Blurring en de integratie van gastvrijheidsconcepten speelt tegenwoordig een belangrijke rol bij retailpartijen, winkelgebieden en vastgoedeigenaars om zich vernieuwend te positioneren, meer beleving te bieden en meer bezoekers aan te trekken. Vanuit de wetenschap dat een langere verblijfstijd leidt tot hogere bestedingen, is het vervolgens de kunst gasten te verleiden om zo lang mogelijk te verblijven. De retail- en binnenstadsmanagers zien de toevoeging van gastvrijheidsconcepten en (mede daarmee) de toevoeging van beleving, grotendeels als oplossing om het doorgaans dalende bezoek aan de fysieke winkelgebieden weer te laten toenemen. De gastvrijheidssector fungeert zo als katalysator op de (her)ontwikkeling van winkelstraten, gebieden en binnensteden. Ook hier zien we dat het belang van de gastvrijheidssector toeneemt.
Probleem tot op heden is dat het toelaten van nieuwe, gemengde bedrijfsmodellen niet binnen de bestaande regels past.
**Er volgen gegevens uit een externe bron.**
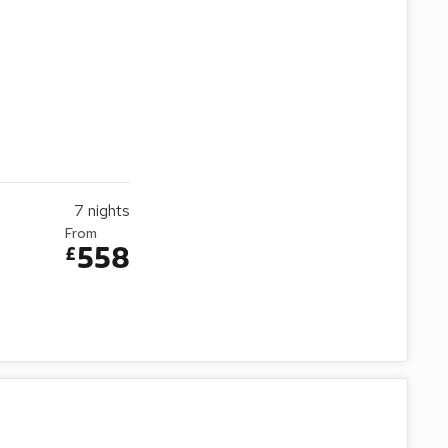
7
nights
From
558
£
De Drank- en Horecawet kent nog steeds een strikte scheiding tussen wat in levensmiddelenwinkels, slijterijen, horeca en nietlevensmiddelenwinkels verkocht mag worden. Afgelopen jaren hebben daarom onder regie van de VNG diverse pilots plaatsgevonden om blurringconcepten te testen, waarbij ondernemers op individuele basis niet gehouden waren aan de Drank- en Horecawet. De resultaten waren nog bescheiden. De initiatiefwet van Ziengs komt daarom als geroepen om ondernemers – zowel retail als horeca – echt met vernieuwende concepten aan de gang te laten gaan. Nieuwe concepten, waarbij niet de regelgeving maar de consument centraal staat!
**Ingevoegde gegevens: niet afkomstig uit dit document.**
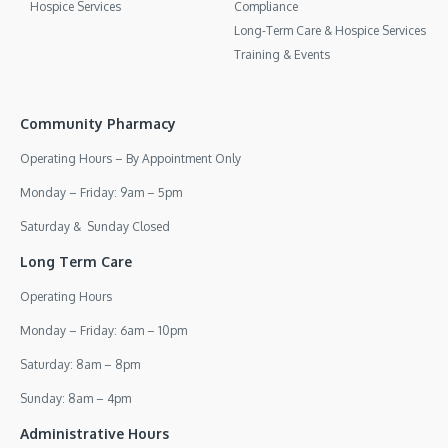
Hospice Services
Compliance
Long-Term Care & Hospice Services
Training & Events
Community Pharmacy
Operating Hours – By Appointment Only
Monday – Friday: 9am – 5pm
Saturday & Sunday Closed
Long Term Care
Operating Hours
Monday – Friday: 6am – 10pm
Saturday: 8am – 8pm
Sunday: 8am – 4pm
Administrative Hours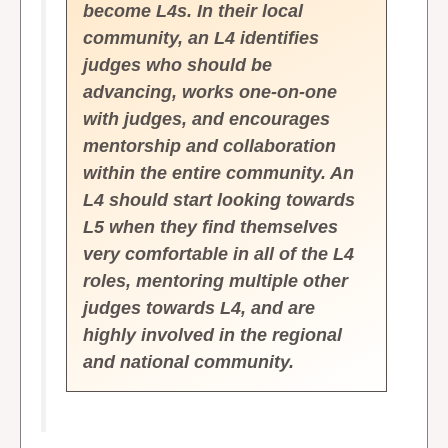
become L4s. In their local
community, an L4 identifies
judges who should be
advancing, works one-on-one
with judges, and encourages
mentorship and collaboration
within the entire community. An
L4 should start looking towards
L5 when they find themselves
very comfortable in all of the L4
roles, mentoring multiple other
judges towards L4, and are
highly involved in the regional
and national community.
De gastvrijheidssector als katalysator voor ontwikkeling, het is goed te zien dat hier ruimte aan gegeven wordt. Als Centre of Expertise voor de gastvrijheidssector zijn we inmiddels in gesprek met partijen uit de retail, het binnenstadsmanagement en vastgoed over de verweving van ‘hun’ domein met het gastvrijheidsdomein. We verkennen graag hoe we grensoverschrijdend mee invulling kunnen geven aan optimale gastvrijheid!